Ao mesmo tempo, o self anseia por ser compreendido; na verdade, anseia por uma
pessoa inteira, que aceite seu ser total e ao fazê-lo “deixe-o em paz”. Mas é necessário
proceder com grande cautela e circunspecção. “Não tenta aproximar-se demais, demasiado
cedo”, diz Binswanger.

“Nós, esquizofrênicos, dizemos e fazemos muita coisa sem importância e depois


misturamos as coisas importantes com tudo isso, para ver se o médico está bastante
interessado para vê-las e senti-las”, falou Joan.
Uma variação desta técnica de misturar às coisas importantes “uma porção de coisas
sem importância” foi-me explicada por um esquizofrênico, que me deu um exemplo. No
decorrer do primeiro encontro com um psiquiatra concebeu intenso desprezo por ele, mas
ficou aterrorizado à ideia de revelar tal sentimento, pois poderiam submetê-lo a uma
leucotomia. No entanto, desejava desesperadamente manifestá-lo. No decorrer da entrevista
sentiu progressivamente tratar-se de uma mistificação e que o psiquiatra parecia levar
perfeitamente a sério aquela representação. E passou a convencer-se cada vez mais de que
o psiquiatra era um tolo. Quando este lhe perguntou se ouvia uma voz, o paciente pensou
“que pergunta ridícula”, uma vez que ouvia a voz do psiquiatra. Respondeu, portanto, que
sim e, à pergunta seguinte, que se tratava de uma voz masculina. “Que é que a voz diz a
você?” indagou a seguir. Ao que ele respondeu: “Você é um tolo”. Brincando de ser louco
dissera com impunidade exatamente o que pensava do psiquiatra.
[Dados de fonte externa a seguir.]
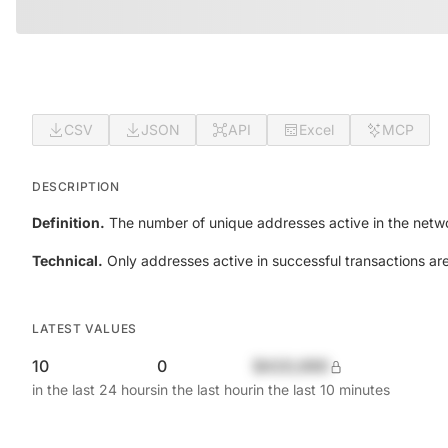
CSV
JSON
API
Excel
MCP
DESCRIPTION
Definition.
The number of unique addresses active in the netwo
Technical.
Only addresses active in successful transactions ar
LATEST VALUES
10
0
$420,690
in the last 24 hours
in the last hour
in the last 10 minutes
Grande parte da esquizofrenia é simples tolice, despistamento, obstrução para afastar
pessoas perigosas da pista certa, criar tédio, sensação e inutilidade em outras. O
esquizofrênico faz-se de tolo, e também ao médico com freqüência. Brinca de ser louco
para evitar a todo custo a possibilidade de ser considerado responsável por uma só idéia ou
intenção coerente.
Joan dá outros exemplos:
“Os pacientes riem, fazem pose ao perceberem que o médico que afirmou ajudá-los
na verdade não pode ou não quer faze-lo. Fazer pose para uma jovem é algo sedutor,
mas é também um esforço para afastar a atenção do médico de suas funções
pélvicas. Os pacientes procuram distrai-lo e embaraçá-lo, agradando ao médico,
mas também confundindo-o de modo que não penetre em nada de importante. E
quando se encontra quem quer realmente ajudar não é preciso embaraçá-lo. Pode-
se agir de maneira normal. Sei dizer quando o médico não só quer, como pode
ajudar e ajudará”.
A afirmativa constitui uma impressionante confirmação da declaração de Jung no
sentido de que o esquizofrênico deixa de sê-lo ao encontrar alguém por quem se sinta
compreendido. Quando isso acontece, a maior parte das bizarrices consideradas “sinais” da
“doença” simplesmente evaporam-se.
“Encontrá-lo fez com que eu me sentisse como um viajante perdido num país onde
ninguém fala sua língua. O pior é que o viajante não sabe sequer para onde deveria
ir. Sente-se completamente impotente e solitário. Súbito, encontra um estranho que
sabe falar sua lingua. Mesmo que o estranho ignore o caminho, é muito melhor
poder partilhar o problema com alguém, saber que ele entende que você se sente
muito mal. Não estando sozinho você deixa de sentir-se desalentado, recupera a
vida e a vontade de lutar.
Ser louco é como um desses pesadelos em que você tenta gritar por socorro e
nenhum som sai de sua boca. Ou, se consegue chamar, ninguém ouve ou
compreende. Não se pode despertar do pesadelo, a menos que alguém escute e o
ajude a acordar”.
O principal agente na integração do paciente, no fazer com que as peças se reúnam
de modo coerente, é o amor do médico, um amor que lhe reconhece o ser total e o aceita
sem quaisquer limitações.
Isto, porém, é apenas o limiar e não o término do relacionamento com o médico. O
paciente permanece psicopata em termos dos persistentes splits de seu ser, embora os sinais
exteriores mais obstrusivos talvez se tornem menos evidentes.
Observamos que o self perdeu contato com a realidade e não pode sentir-se real ou
vivo.
Joan apresenta exemplos de maneiras pelas quais o esquizofrênico tenta conjurar
confirmações de sua realidade a partir da consciência de ser visto e, portanto, estar pelo
menos ali. O esquizofrênico não consegue manter tal convicção graças a forças interiores.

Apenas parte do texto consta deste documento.